▶ _PROBLEM TO WORK ON_: For each record below, retype the text exactly and omit any image.

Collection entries

/---

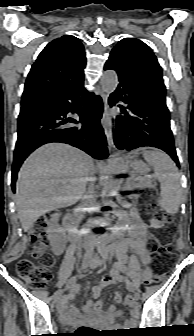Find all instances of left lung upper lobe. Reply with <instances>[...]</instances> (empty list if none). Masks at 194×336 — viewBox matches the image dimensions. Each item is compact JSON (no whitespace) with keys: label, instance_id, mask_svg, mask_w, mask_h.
Here are the masks:
<instances>
[{"label":"left lung upper lobe","instance_id":"5c2ea615","mask_svg":"<svg viewBox=\"0 0 194 336\" xmlns=\"http://www.w3.org/2000/svg\"><path fill=\"white\" fill-rule=\"evenodd\" d=\"M122 67L133 75L153 96L165 102L162 69L152 50L135 38L122 39L113 49Z\"/></svg>","mask_w":194,"mask_h":336}]
</instances>
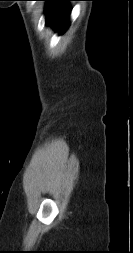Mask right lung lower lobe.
I'll return each mask as SVG.
<instances>
[{
    "label": "right lung lower lobe",
    "mask_w": 133,
    "mask_h": 253,
    "mask_svg": "<svg viewBox=\"0 0 133 253\" xmlns=\"http://www.w3.org/2000/svg\"><path fill=\"white\" fill-rule=\"evenodd\" d=\"M46 1V23L52 25L55 30L64 31L68 27L67 21L70 15L69 1L76 0H39Z\"/></svg>",
    "instance_id": "right-lung-lower-lobe-1"
}]
</instances>
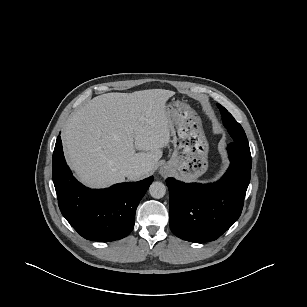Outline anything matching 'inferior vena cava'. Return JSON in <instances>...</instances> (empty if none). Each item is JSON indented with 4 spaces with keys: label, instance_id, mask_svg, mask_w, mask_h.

\---

▶ _RESPONSE_:
Find all instances of left lung upper lobe. Reply with <instances>[...]</instances> (empty list if none). Masks at 194×336 — viewBox matches the image dimensions. Each item is compact JSON (no whitespace) with keys: label, instance_id, mask_svg, mask_w, mask_h.
Here are the masks:
<instances>
[{"label":"left lung upper lobe","instance_id":"5c2ea615","mask_svg":"<svg viewBox=\"0 0 194 336\" xmlns=\"http://www.w3.org/2000/svg\"><path fill=\"white\" fill-rule=\"evenodd\" d=\"M122 67L133 75L153 96L165 102L162 69L152 50L135 38L122 39L113 49Z\"/></svg>","mask_w":194,"mask_h":336}]
</instances>
Mask right lung lower lobe.
I'll return each mask as SVG.
<instances>
[{
    "label": "right lung lower lobe",
    "mask_w": 133,
    "mask_h": 253,
    "mask_svg": "<svg viewBox=\"0 0 133 253\" xmlns=\"http://www.w3.org/2000/svg\"><path fill=\"white\" fill-rule=\"evenodd\" d=\"M46 1V23L52 25L55 30L64 31L68 27L67 21L70 15L69 1L76 0H39Z\"/></svg>",
    "instance_id": "right-lung-lower-lobe-1"
}]
</instances>
Outline anything matching 'inferior vena cava'. Return JSON in <instances>...</instances> (empty if none). Each item is JSON indented with 4 spaces with keys: label, instance_id, mask_svg, mask_w, mask_h.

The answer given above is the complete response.